Trying to get out of the car.
It’s not easy, on account of how fat he is.
The bottom of the steering wheel sticks into his belly.
He takes another drag of his cigarette.
Throws it out of the window, even though the butt will take twelve years to decompose.
He opens the door.
Puts one hand on the roof and uses it to hoist himself out.
The streetlamp throws a light across his face.
His face is huge and red and sweaty.
If he was in a film on the telly, he’d be a baddie, I reckon.

He says, ‘Come ’ere, my son.
Let’s have another look at that money.
Make sure it’s all there.’

That’s when I run.
I’m not as good at running as I am at swimming but I still came second in the hundred metres at school last year.
Only Carla beat me and her mam did the London marathon two years in a row and Carla says she’s going to do it too, when she’s old.

Stranger danger.
We learned about that in school.
You’re supposed to run away.
And scream to attract attention.

I don’t scream.
I don’t want to attract attention.
I just run.
I don’t look back till I’m at the top of the road.
I can’t see him.
But I see his car moving towards me, making hardly a sound.

Damo’s house is round the block.
I jump over the gate and run to the side entrance.
The door is locked but easy enough to climb over.
I run down the narrow passage to the tree at the end of the garden, where the tree house is.
It’s really just a big slab of wood with sheets on either side, pretending to be walls.
I climb past the middle bit, which is usually where I stop.
But this time I go all the way to the very top of the tree.
Damo probably won’t believe me when I tell him.

There are no leaves, on account of it being winter, but it’s dark so I don’t think he’ll see me unless he’s got a torch with batteries in it.

I hear the car coming down the road.
Dead slow.
When it reaches Damo’s house, it slows down even more.
The lights are off but I can see the tip of a cigarette, glowing red in the dark.
And I can see the man.
He looks like he’s staring right at me.

I’m thinking about screaming now.
Opening my mouth as wide as it will go and screaming my head off.
Loud enough to wake Damo’s mam and Imelda.
Sully’s at the war and I probably wouldn’t wake Damo.
His mam says if a bomb exploded right beside him, he still wouldn’t wake up.

I open my mouth.

And then I think about all the trouble I’ll be in if I scream loud enough to wake Damo’s mam and she goes and wakes Faith and Faith finds out about me going to the post office on my own instead of going to the library with Damo.
I bet I’d be grounded for about a month.
Maybe even longer.
And I probably wouldn’t be allowed to go to lifesaving or buy a PlayStation 3, even if I had the money for one.
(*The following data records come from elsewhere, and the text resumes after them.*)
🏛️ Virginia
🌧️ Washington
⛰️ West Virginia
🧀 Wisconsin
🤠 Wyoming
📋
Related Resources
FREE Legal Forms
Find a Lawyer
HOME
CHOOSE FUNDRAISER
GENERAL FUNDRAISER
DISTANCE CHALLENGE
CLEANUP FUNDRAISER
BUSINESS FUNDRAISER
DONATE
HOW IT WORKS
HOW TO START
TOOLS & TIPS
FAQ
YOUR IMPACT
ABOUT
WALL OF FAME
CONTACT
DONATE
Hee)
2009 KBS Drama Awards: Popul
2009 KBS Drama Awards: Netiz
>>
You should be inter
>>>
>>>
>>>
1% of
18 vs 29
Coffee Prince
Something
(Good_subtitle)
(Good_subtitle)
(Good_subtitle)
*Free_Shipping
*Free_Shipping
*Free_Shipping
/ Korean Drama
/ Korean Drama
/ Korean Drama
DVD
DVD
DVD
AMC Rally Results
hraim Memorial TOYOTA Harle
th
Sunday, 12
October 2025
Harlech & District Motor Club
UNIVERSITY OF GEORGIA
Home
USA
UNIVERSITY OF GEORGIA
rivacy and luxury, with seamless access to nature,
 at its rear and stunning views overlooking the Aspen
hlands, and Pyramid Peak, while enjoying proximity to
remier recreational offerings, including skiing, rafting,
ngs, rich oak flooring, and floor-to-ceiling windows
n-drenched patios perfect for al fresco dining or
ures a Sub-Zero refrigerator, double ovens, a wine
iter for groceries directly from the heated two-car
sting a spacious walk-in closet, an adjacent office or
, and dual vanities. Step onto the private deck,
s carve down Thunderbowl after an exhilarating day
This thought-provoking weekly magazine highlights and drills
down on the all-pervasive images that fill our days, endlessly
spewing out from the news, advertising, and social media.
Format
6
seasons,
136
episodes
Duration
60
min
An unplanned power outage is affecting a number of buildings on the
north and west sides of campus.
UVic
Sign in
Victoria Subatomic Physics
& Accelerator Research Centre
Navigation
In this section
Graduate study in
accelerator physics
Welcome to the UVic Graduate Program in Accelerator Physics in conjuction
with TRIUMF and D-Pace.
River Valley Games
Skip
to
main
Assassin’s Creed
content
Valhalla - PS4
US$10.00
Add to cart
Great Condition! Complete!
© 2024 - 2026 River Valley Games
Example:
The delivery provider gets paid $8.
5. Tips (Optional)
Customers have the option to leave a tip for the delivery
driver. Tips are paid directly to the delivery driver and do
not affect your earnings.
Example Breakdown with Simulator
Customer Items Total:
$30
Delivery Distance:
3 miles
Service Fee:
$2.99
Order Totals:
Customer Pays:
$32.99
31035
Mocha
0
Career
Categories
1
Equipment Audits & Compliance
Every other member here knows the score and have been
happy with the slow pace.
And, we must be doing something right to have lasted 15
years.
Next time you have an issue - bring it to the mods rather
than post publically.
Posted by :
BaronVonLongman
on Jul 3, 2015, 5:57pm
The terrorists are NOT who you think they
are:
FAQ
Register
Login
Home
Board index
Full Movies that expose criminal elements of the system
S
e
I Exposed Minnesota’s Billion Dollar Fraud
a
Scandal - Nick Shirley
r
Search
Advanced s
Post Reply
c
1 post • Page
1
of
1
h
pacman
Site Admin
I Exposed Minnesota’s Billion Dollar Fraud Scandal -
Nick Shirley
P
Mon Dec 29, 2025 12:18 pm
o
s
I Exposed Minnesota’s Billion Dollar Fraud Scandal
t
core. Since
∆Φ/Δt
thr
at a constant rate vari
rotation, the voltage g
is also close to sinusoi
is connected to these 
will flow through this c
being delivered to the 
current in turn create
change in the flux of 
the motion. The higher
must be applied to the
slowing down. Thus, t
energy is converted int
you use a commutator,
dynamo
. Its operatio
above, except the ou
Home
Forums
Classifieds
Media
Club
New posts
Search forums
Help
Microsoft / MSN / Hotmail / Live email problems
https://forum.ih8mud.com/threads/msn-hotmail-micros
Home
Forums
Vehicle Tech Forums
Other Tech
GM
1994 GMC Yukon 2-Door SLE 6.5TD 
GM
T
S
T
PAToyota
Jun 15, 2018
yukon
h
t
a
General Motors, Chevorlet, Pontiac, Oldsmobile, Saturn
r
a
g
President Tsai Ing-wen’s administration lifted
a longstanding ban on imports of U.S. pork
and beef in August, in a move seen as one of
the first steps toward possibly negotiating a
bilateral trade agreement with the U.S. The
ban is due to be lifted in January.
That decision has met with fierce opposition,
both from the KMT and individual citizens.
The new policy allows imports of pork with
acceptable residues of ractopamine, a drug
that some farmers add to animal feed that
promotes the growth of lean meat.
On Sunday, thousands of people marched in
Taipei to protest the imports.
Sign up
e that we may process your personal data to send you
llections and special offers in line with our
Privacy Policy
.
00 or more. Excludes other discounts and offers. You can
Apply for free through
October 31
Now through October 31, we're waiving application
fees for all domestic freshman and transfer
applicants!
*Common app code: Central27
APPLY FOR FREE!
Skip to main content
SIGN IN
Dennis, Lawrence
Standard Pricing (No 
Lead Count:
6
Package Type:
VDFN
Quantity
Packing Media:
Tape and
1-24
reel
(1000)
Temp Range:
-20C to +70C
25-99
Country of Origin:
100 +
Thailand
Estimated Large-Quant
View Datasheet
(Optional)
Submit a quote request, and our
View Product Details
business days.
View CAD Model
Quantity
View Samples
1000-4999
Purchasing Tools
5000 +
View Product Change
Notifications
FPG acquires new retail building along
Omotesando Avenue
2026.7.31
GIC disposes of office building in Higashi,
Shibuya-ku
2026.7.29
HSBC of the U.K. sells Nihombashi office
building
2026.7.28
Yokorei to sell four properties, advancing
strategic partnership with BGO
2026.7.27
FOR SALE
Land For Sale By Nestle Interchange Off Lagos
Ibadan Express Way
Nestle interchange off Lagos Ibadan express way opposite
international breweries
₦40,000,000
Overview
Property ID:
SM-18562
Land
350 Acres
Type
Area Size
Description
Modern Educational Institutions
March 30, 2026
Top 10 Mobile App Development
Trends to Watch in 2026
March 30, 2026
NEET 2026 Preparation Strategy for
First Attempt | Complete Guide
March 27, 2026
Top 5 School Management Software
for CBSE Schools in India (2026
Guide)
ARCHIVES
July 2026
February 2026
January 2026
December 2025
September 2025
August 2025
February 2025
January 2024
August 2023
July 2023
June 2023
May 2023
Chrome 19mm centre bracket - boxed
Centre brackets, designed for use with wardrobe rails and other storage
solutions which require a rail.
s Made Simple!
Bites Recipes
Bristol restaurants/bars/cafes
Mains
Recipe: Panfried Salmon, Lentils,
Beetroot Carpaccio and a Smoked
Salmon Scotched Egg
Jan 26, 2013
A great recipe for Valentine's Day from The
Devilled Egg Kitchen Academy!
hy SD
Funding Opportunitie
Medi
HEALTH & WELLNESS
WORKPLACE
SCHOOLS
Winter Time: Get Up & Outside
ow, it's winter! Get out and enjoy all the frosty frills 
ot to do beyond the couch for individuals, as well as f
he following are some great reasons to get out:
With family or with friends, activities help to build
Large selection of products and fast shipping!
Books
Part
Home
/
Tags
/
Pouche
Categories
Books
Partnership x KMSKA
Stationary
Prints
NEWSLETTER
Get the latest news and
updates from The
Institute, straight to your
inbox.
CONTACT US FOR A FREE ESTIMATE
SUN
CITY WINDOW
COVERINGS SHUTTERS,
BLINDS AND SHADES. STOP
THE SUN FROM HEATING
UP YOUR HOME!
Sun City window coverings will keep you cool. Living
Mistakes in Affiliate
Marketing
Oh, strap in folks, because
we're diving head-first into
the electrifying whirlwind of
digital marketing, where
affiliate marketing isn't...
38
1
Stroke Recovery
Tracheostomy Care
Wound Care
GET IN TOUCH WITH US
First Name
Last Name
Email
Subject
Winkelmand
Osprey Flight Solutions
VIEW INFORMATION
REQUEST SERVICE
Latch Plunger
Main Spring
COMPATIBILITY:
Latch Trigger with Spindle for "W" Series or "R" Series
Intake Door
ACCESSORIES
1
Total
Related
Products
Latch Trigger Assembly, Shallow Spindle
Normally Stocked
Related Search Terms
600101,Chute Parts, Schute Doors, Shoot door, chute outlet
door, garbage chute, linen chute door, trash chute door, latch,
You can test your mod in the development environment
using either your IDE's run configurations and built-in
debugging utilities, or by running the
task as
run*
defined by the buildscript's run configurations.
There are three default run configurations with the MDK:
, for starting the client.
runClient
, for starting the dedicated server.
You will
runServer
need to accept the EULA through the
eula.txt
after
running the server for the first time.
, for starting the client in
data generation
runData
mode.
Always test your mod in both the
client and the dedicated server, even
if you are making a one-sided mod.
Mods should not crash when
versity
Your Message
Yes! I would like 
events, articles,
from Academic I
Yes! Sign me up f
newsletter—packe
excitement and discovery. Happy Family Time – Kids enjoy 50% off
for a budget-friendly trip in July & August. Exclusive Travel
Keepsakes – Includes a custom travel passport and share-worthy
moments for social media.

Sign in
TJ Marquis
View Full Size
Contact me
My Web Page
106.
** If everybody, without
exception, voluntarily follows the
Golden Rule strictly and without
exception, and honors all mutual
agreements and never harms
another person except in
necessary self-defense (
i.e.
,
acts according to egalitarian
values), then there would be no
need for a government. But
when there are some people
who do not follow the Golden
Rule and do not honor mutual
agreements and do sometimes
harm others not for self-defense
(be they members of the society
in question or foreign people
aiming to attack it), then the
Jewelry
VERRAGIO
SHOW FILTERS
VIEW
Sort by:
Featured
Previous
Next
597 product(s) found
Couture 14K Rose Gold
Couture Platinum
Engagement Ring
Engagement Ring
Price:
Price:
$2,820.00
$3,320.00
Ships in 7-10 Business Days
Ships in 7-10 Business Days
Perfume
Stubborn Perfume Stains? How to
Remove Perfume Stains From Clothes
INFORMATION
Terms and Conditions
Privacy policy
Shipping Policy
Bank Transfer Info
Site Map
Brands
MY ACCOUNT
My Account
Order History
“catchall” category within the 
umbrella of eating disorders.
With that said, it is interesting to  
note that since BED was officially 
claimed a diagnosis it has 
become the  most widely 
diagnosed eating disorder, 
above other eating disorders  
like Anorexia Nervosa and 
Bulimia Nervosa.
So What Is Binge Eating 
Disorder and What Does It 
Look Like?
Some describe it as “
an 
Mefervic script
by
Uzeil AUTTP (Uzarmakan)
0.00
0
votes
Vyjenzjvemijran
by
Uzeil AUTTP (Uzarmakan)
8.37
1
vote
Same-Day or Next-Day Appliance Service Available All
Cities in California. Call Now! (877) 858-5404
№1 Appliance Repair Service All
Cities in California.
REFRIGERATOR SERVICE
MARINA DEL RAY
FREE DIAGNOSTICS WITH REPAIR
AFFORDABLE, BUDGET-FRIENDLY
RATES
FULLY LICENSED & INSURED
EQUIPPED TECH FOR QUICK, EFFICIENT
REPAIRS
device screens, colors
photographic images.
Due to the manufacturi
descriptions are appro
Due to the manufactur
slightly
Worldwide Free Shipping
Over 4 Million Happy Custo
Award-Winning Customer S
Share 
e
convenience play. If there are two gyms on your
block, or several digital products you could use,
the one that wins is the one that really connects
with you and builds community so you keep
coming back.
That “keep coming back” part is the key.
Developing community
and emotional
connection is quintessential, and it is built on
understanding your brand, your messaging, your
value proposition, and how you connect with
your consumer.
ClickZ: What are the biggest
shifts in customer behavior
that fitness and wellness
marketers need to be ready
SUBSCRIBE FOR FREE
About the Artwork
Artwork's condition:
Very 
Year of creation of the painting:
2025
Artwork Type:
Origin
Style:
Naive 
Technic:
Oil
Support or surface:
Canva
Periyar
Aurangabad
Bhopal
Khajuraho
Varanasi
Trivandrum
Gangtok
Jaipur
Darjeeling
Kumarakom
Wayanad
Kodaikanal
My breathing sounds funny.
Really loud, for starters.
I press my hand across my mouth but the breath comes out through my nose instead, just as loud.
The taximan is still there, still sitting in his car with the lights off and the window down.
Still smoking, even though I don’t think you’re allowed to smoke in taxicabs.

Just when I’m so cold that I think I can’t hold onto the branch anymore, the lights of the car turn on and the engine starts and the car disappears up the road.
I make myself wait ten minutes after the man drives away.
To make sure.
Then I climb down to the tree house, and it’s a good job I’m pretty good at tree-climbing now, because, if I wasn’t, I’d definitely fall out on account of my hands and feet being so numb with the cold.

It’s hard to think about a Plan C.
I drink the orange juice in my flask and wish I’d made hot chocolate instead.
I look up at Damo’s window and try not to think about him snoring his head off in his warm, cosy bed.
I pretend he’s here too and I have a conversation with him.
Not out loud or anything stupid like that.
Just in my head.
Just to pass the time.
When I’m finished, I’ll get cracking on a Plan C.